Managing zarr files 100x slower on gpfs filesystems #1316

tiagoams · 2023-02-17T16:50:58Z

tiagoams
Feb 17, 2023

Hi,

I am having performance problems managing zarr files on an HPC cluster with gpfs filesystem. I am posting it here so that i) others using gpfs may be aware of it ii) possible solutions may be shared and iii) to inform the developers since native zarr output has been selected as the solution to "Memory limitation in netcdf export step" #1091 as well as "Zarr output saves disk space and increases data access speed" #1164.

It seems that gpfs is inherently poor at handling zarr files in particular for recursive operations such as cp, mv, ls, and du. I am seeing 100x slow down on moving files on gpfs compared with the local file system of the node. I haven't benchmarked the effect on parcels runs, but the cost of managing zarr outputs seems prohibitive, for instance the required step of merging per process zarr files for mpi runs. For the time being I will revert to parcels 2.3.1 so that I can avoid this problem.

This paper offer an explanation:
Predicting and Comparing the Performance of Array Management Libraries (lbl.gov)

“Zarr stores a chunk, a fixed-size partition of an array, in a separate file, such that storing a large array requires many files which is challenging for parallel file systems. HDF5 and Zarr represent the two extremes of array storage mechanisms”

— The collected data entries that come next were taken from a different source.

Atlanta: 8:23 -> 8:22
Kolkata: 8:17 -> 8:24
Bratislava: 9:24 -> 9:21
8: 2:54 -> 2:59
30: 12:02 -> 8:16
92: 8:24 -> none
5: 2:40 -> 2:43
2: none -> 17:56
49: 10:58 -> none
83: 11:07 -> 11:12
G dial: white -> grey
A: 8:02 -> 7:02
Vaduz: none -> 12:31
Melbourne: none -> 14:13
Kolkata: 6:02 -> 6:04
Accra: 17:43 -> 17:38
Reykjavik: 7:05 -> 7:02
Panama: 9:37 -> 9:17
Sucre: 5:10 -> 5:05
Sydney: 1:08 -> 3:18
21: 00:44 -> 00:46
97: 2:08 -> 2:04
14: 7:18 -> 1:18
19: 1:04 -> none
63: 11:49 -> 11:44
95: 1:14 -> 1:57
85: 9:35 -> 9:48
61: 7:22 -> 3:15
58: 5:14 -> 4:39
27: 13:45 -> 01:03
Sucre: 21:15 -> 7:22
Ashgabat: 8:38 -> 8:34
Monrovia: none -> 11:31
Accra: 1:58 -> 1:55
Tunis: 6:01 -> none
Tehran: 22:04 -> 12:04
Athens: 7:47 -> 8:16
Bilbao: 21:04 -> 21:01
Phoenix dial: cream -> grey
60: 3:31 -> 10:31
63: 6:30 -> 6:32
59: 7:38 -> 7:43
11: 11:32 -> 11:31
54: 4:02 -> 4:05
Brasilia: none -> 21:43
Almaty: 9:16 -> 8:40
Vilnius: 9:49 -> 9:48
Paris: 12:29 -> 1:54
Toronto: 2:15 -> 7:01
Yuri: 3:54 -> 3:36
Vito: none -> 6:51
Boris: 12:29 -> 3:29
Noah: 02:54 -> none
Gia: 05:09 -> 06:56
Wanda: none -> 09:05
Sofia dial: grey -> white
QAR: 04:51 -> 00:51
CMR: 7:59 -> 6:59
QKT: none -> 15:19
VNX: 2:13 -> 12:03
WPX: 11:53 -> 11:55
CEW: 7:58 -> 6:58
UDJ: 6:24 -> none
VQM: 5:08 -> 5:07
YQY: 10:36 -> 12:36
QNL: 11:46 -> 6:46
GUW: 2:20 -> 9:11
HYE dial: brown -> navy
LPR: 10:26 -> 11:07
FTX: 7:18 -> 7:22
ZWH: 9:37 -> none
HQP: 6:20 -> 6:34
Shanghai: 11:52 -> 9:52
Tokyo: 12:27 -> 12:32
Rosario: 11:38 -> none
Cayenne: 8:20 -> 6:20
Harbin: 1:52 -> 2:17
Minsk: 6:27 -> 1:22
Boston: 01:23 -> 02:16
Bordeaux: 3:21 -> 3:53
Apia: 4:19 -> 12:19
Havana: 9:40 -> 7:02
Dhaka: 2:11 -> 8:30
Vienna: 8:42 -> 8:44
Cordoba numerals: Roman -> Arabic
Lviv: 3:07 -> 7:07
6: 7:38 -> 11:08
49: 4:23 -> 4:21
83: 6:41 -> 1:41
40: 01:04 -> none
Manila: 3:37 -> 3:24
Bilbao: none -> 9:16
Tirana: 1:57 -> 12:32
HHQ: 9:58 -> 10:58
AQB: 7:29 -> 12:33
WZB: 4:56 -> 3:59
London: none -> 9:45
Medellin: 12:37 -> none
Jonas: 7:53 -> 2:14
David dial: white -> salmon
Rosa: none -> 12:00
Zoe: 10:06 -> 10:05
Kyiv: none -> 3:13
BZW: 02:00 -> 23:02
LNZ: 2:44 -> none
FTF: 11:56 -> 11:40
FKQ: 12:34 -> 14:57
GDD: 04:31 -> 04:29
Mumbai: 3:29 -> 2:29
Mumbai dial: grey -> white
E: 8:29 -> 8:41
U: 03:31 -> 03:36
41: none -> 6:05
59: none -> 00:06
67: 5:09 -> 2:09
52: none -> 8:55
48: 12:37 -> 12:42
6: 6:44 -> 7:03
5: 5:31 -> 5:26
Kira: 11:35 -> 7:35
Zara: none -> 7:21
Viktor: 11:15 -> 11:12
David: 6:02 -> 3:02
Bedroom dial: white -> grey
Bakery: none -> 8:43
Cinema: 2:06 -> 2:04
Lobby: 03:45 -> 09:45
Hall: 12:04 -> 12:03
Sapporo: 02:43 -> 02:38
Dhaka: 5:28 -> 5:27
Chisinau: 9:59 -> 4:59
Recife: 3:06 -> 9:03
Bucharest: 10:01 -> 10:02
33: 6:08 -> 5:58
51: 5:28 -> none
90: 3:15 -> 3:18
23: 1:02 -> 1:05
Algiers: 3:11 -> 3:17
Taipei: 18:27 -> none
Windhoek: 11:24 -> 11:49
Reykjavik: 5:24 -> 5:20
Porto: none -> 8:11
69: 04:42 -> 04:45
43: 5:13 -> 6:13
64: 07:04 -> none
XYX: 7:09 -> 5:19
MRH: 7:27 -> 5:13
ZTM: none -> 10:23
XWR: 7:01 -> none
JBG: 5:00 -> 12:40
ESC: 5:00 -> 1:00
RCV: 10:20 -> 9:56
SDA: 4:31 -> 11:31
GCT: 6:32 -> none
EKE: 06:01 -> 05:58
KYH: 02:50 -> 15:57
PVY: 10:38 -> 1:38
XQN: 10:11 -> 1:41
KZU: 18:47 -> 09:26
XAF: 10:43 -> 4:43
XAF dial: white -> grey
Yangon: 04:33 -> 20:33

“A. Parallel file systems Parallel file systems, such as Lustre and GPFS are widely used on HPC clusters. These file systems have architectural similarities in terms of having separate metadata and data servers and transferring data to clients through the network. A file is partitioned into stripes and each stripe is stored in a single data server. The metadata server stores the location of each stripe for a file. We refer to the mapping between stripes and data servers as the file layout. There are two parameters that control the file layout: (1) the stripe size, or the size of a stripe in bytes, and (2) the server count, or the number of data servers that will be used. In GPFS, all files in the same file system use the same stripe size and server count, whereas in Lustre two files in the same file system can have different stripe sizes and server counts. Accessing many files in a parallel file system is inefficient due to the frequent communication with metadata servers and the lack of prefetching in data servers.”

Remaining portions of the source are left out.